__WORK REQUEST__
What is needed is an exact transcription of every record, minus the pictures.

[Entries taken from a collection]
***
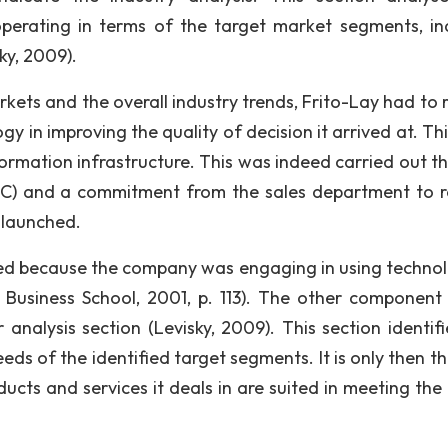
operating in terms of the target market segments, in
ky, 2009).
kets and the overall industry trends, Frito-Lay had to r
y in improving the quality of decision it arrived at. Thi
formation infrastructure. This was indeed carried out t
HC) and a commitment from the sales department to 
 launched.
ified because the company was engaging in using technol
 Business School, 2001, p. 113). The other component
analysis section (Levisky, 2009). This section identifi
ds of the identified target segments. It is only then th
ts and services it deals in are suited in meeting the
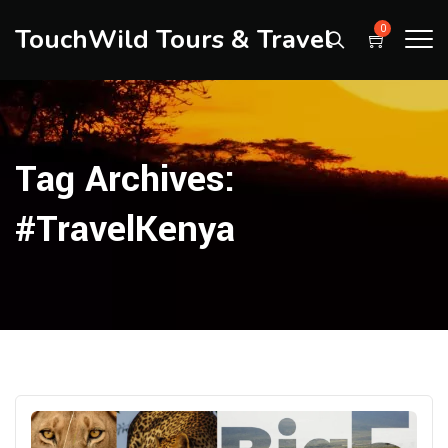
TouchWild Tours & Travel
0
Tag Archives:
#TravelKenya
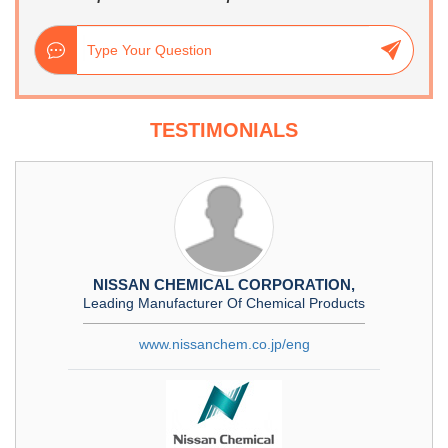
TESTIMONIALS
NISSAN CHEMICAL CORPORATION,
Leading Manufacturer Of Chemical Products
www.nissanchem.co.jp/eng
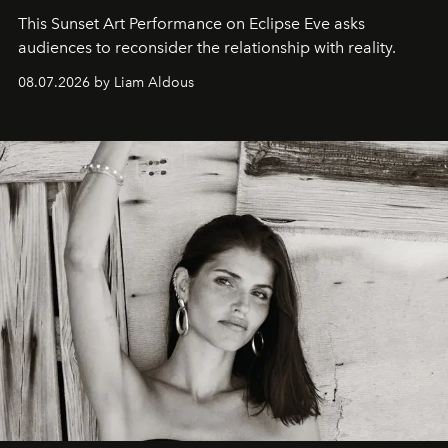
This Sunset Art Performance on Eclipse Eve asks
audiences to reconsider the relationship with reality.
08.07.2026 by Liam Aldous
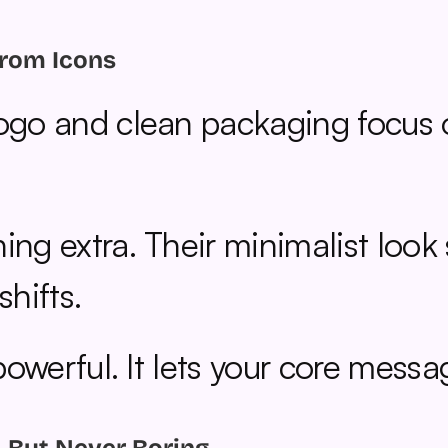
from Icons
logo and clean packaging focus 
ing extra. Their minimalist look
hifts.
 powerful. It lets your core mess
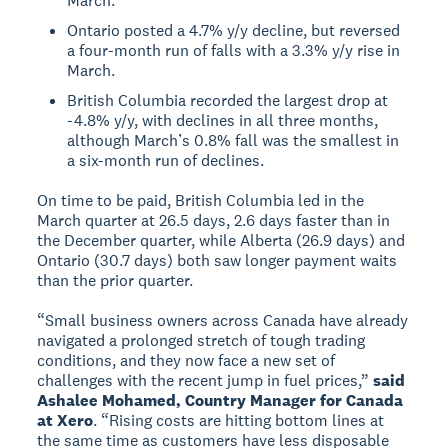
March.
Ontario posted a 4.7% y/y decline, but reversed
a four-month run of falls with a 3.3% y/y rise in
March.
British Columbia recorded the largest drop at
-4.8% y/y, with declines in all three months,
although March’s 0.8% fall was the smallest in
a six-month run of declines.
On time to be paid, British Columbia led in the
March quarter at 26.5 days, 2.6 days faster than in
the December quarter, while Alberta (26.9 days) and
Ontario (30.7 days) both saw longer payment waits
than the prior quarter.
“Small business owners across Canada have already
navigated a prolonged stretch of tough trading
conditions, and they now face a new set of
challenges with the recent jump in fuel prices,”
said
Ashalee Mohamed, Country Manager for Canada
at Xero
. “Rising costs are hitting bottom lines at
the same time as customers have less disposable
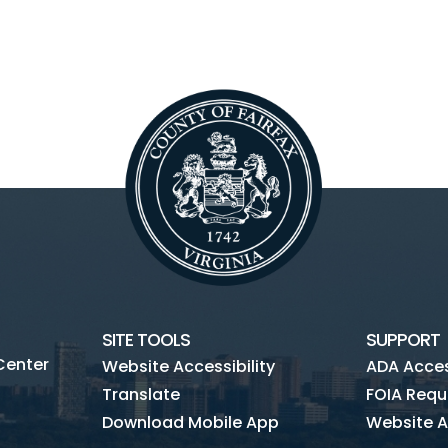
SITE TOOLS
SUPPORT
Center
Website Accessibility
ADA Access
Translate
FOIA Requ
Download Mobile App
Website A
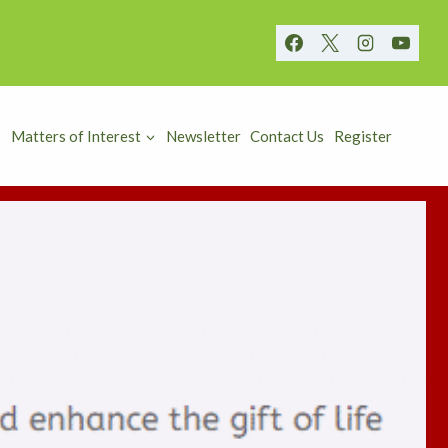
Matters of Interest
Newsletter
Contact Us
Register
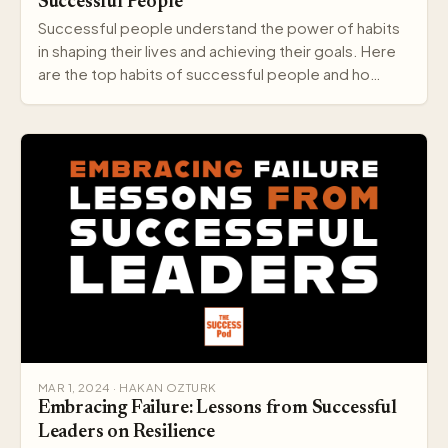
Successful People
Successful people understand the power of habits
in shaping their lives and achieving their goals. Here
are the top habits of successful people and ho…
MAR 1, 2024 · HAKAN OZTURK
Embracing Failure: Lessons from Successful
Leaders on Resilience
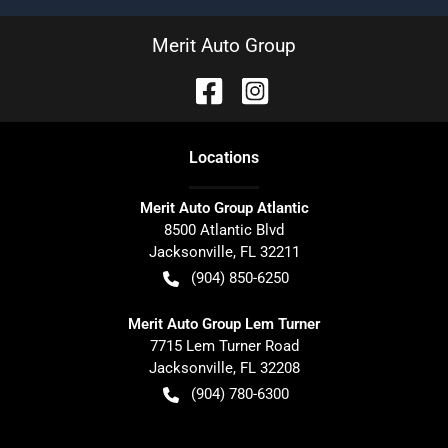
Merit Auto Group
Location
s
Merit Auto Group Atlantic
8500 Atlantic Blvd
Jacksonville
,
FL
32211
(904) 850-6250
Merit Auto Group Lem Turner
7715 Lem Turner Road
Jacksonville
,
FL
32208
(904) 780-6300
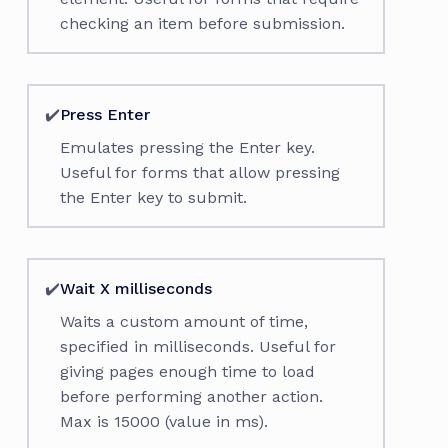
checking an item before submission.
✔️
Press Enter
Emulates pressing the Enter key.
Useful for forms that allow pressing
the Enter key to submit.
✔️
Wait X milliseconds
Waits a custom amount of time,
specified in milliseconds. Useful for
giving pages enough time to load
before performing another action.
Max is 15000 (value in ms).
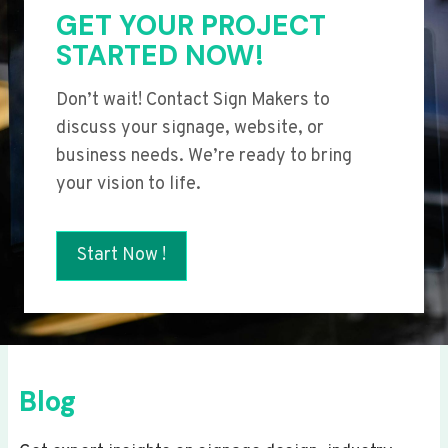
GET YOUR PROJECT
STARTED NOW!
Don’t wait! Contact Sign Makers to
discuss your signage, website, or
business needs. We’re ready to bring
your vision to life.
Start Now !
Blog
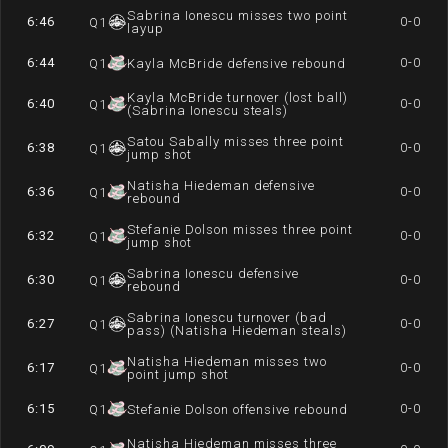
Sabrina Ionescu misses two point
6:46
0-0
Q
1
layup
6:44
0-0
Q
1
Kayla McBride defensive rebound
Kayla McBride turnover (lost ball)
6:40
0-0
Q
1
(Sabrina Ionescu steals)
Satou Sabally misses three point
6:38
0-0
Q
1
jump shot
Natisha Hiedeman defensive
6:36
0-0
Q
1
rebound
Stefanie Dolson misses three point
6:32
0-0
Q
1
jump shot
Sabrina Ionescu defensive
6:30
0-0
Q
1
rebound
Sabrina Ionescu turnover (bad
6:27
0-0
Q
1
pass) (Natisha Hiedeman steals)
Natisha Hiedeman misses two
6:17
0-0
Q
1
point jump shot
6:15
0-0
Q
1
Stefanie Dolson offensive rebound
Natisha Hiedeman misses three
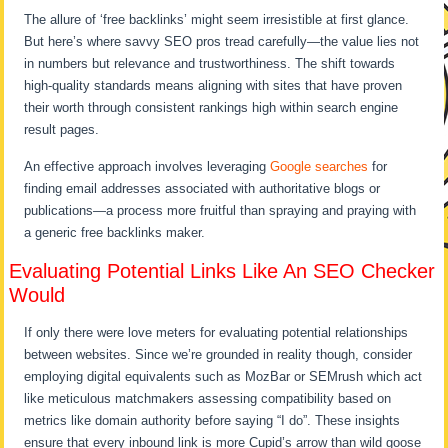
The allure of ‘free backlinks’ might seem irresistible at first glance.
But here’s where savvy SEO pros tread carefully—the value lies not
in numbers but relevance and trustworthiness. The shift towards
high-quality standards means aligning with sites that have proven
their worth through consistent rankings high within search engine
result pages.
An effective approach involves leveraging
Google searches
for
finding email addresses associated with authoritative blogs or
publications—a process more fruitful than spraying and praying with
a generic free backlinks maker.
Evaluating Potential Links Like An SEO Checker
Would
If only there were love meters for evaluating potential relationships
between websites. Since we’re grounded in reality though, consider
employing digital equivalents such as MozBar or SEMrush which act
like meticulous matchmakers assessing compatibility based on
metrics like domain authority before saying “I do”. These insights
ensure that every inbound link is more Cupid’s arrow than wild goose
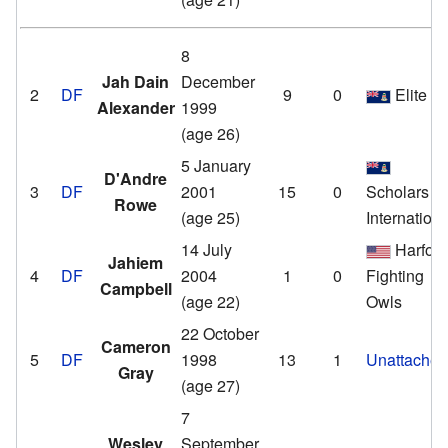
8
Jah Dain
December
2
DF
9
0
Elite
Alexander
1999
(age 26)
5 January
D'Andre
3
DF
2001
15
0
Scholars
Rowe
(age 25)
Internationa
14 July
Harfor
Jahiem
4
DF
2004
1
0
Fighting
Campbell
(age 22)
Owls
22 October
Cameron
5
DF
1998
13
1
Unattache
Gray
(age 27)
7
Wesley
September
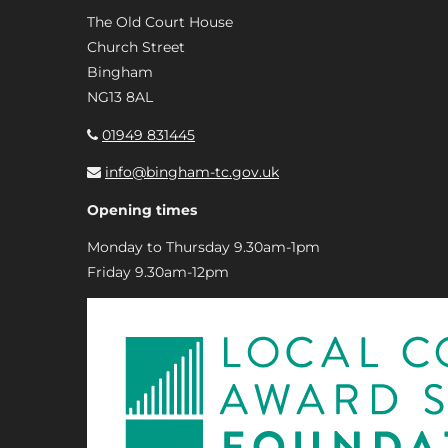
The Old Court House
Church Street
Bingham
NG13 8AL
01949 831445
info@bingham-tc.gov.uk
Opening times
Monday to Thursday 9.30am-1pm
Friday 9.30am-12pm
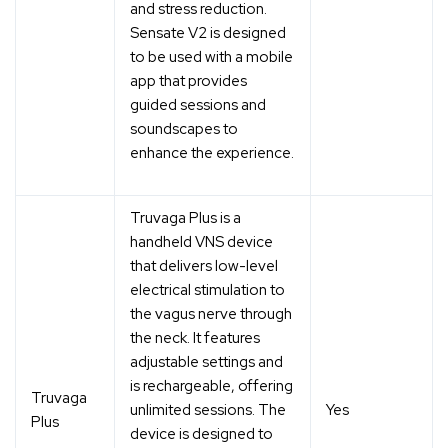
and stress reduction.
Sensate V2 is designed
to be used with a mobile
app that provides
guided sessions and
soundscapes to
enhance the experience.
Truvaga Plus is a
handheld VNS device
that delivers low-level
electrical stimulation to
the vagus nerve through
the neck. It features
adjustable settings and
is rechargeable, offering
Truvaga
unlimited sessions. The
Yes
Plus
device is designed to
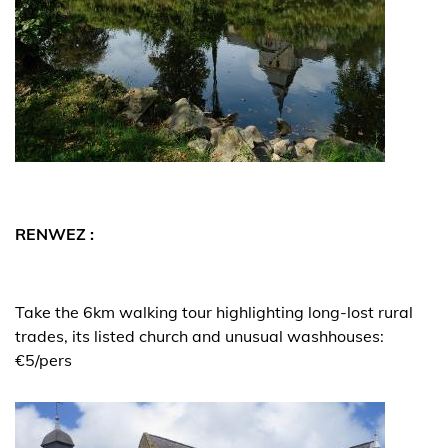
RENWEZ :
Take the 6km walking tour highlighting long-lost rural
trades, its listed church and unusual washhouses:
€5/pers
***
__TASK OUTPUT__
operating in terms of the target market segments, in
ky, 2009).
kets and the overall industry trends, Frito-Lay had to r
y in improving the quality of decision it arrived at. Thi
formation infrastructure. This was indeed carried out t
HC) and a commitment from the sales department to 
 launched.
ified because the company was engaging in using technol
 Business School, 2001, p. 113). The other component
analysis section (Levisky, 2009). This section identifi
ds of the identified target segments. It is only then th
ts and services it deals in are suited in meeting the
TouchWild Tours & Travel
0
Tag Archives:
#TravelKenya
TESTIMONIALS
NISSAN CHEMICAL CORPORATION,
Leading Manufacturer Of Chemical Products
www.nissanchem.co.jp/eng
This Sunset Art Performance on Eclipse Eve asks
audiences to reconsider the relationship with reality.
08.07.2026 by Liam Aldous
from Icons
logo and clean packaging focus 
ing extra. Their minimalist look
hifts.
 powerful. It lets your core mess
March.
Ontario posted a 4.7% y/y decline, but reversed
a four-month run of falls with a 3.3% y/y rise in
March.
British Columbia recorded the largest drop at
-4.8% y/y, with declines in all three months,
although March’s 0.8% fall was the smallest in
a six-month run of declines.
On time to be paid, British Columbia led in the
March quarter at 26.5 days, 2.6 days faster than in
the December quarter, while Alberta (26.9 days) and
Ontario (30.7 days) both saw longer payment waits
than the prior quarter.
“Small business owners across Canada have already
navigated a prolonged stretch of tough trading
conditions, and they now face a new set of
challenges with the recent jump in fuel prices,”
said
Ashalee Mohamed, Country Manager for Canada
at Xero
. “Rising costs are hitting bottom lines at
the same time as customers have less disposable
SITE TOOLS
SUPPORT
Center
Website Accessibility
ADA Access
Translate
FOIA Requ
Download Mobile App
Website A
Matters of Interest
Newsletter
Contact Us
Register
Successful People
Successful people understand the power of habits
in shaping their lives and achieving their goals. Here
are the top habits of successful people and ho…
MAR 1, 2024 · HAKAN OZTURK
Embracing Failure: Lessons from Successful
Leaders on Resilience
Merit Auto Group
Location
s
Merit Auto Group Atlantic
8500 Atlantic Blvd
Jacksonville
,
FL
32211
(904) 850-6250
Merit Auto Group Lem Turner
7715 Lem Turner Road
Jacksonville
,
FL
32208
(904) 780-6300
checking an item before submission.
✔️
Press Enter
Emulates pressing the Enter key.
Useful for forms that allow pressing
the Enter key to submit.
✔️
Wait X milliseconds
Waits a custom amount of time,
specified in milliseconds. Useful for
giving pages enough time to load
before performing another action.
Max is 15000 (value in ms).
GET YOUR PROJECT
STARTED NOW!
Don’t wait! Contact Sign Makers to
discuss your signage, website, or
business needs. We’re ready to bring
your vision to life.
Start Now !
Blog
Sabrina Ionescu misses two point
6:46
0-0
Q
1
layup
6:44
0-0
Q
1
Kayla McBride defensive rebound
Kayla McBride turnover (lost ball)
6:40
0-0
Q
1
(Sabrina Ionescu steals)
Satou Sabally misses three point
6:38
0-0
Q
1
jump shot
Natisha Hiedeman defensive
6:36
0-0
Q
1
rebound
Stefanie Dolson misses three point
6:32
0-0
Q
1
jump shot
Sabrina Ionescu defensive
6:30
0-0
Q
1
rebound
Sabrina Ionescu turnover (bad
6:27
0-0
Q
1
pass) (Natisha Hiedeman steals)
Natisha Hiedeman misses two
6:17
0-0
Q
1
point jump shot
6:15
0-0
Q
1
Stefanie Dolson offensive rebound
Natisha Hiedeman misses three
The allure of ‘free backlinks’ might seem irresistible at first glance.
But here’s where savvy SEO pros tread carefully—the value lies not
in numbers but relevance and trustworthiness. The shift towards
high-quality standards means aligning with sites that have proven
their worth through consistent rankings high within search engine
result pages.
An effective approach involves leveraging
Google searches
for
finding email addresses associated with authoritative blogs or
publications—a process more fruitful than spraying and praying with
a generic free backlinks maker.
Evaluating Potential Links Like An SEO Checker
Would
If only there were love meters for evaluating potential relationships
between websites. Since we’re grounded in reality though, consider
employing digital equivalents such as MozBar or SEMrush which act
like meticulous matchmakers assessing compatibility based on
metrics like domain authority before saying “I do”. These insights
ensure that every inbound link is more Cupid’s arrow than wild goose
8
Jah Dain
December
2
DF
9
0
Elite
Alexander
1999
(age 26)
5 January
D'Andre
3
DF
2001
15
0
Scholars
Rowe
(age 25)
Internationa
14 July
Harfor
Jahiem
4
DF
2004
1
0
Fighting
Campbell
(age 22)
Owls
22 October
Cameron
5
DF
1998
13
1
Unattache
Gray
(age 27)
7
Wesley
September
The Old Court House
Church Street
Bingham
NG13 8AL
01949 831445
info@bingham-tc.gov.uk
Opening times
Monday to Thursday 9.30am-1pm
Friday 9.30am-12pm
and stress reduction.
Sensate V2 is designed
to be used with a mobile
app that provides
guided sessions and
soundscapes to
enhance the experience.
Truvaga Plus is a
handheld VNS device
that delivers low-level
electrical stimulation to
the vagus nerve through
the neck. It features
adjustable settings and
is rechargeable, offering
Truvaga
unlimited sessions. The
Yes
Plus
device is designed to
RENWEZ :
Take the 6km walking tour highlighting long-lost rural
trades, its listed church and unusual washhouses:
€5/pers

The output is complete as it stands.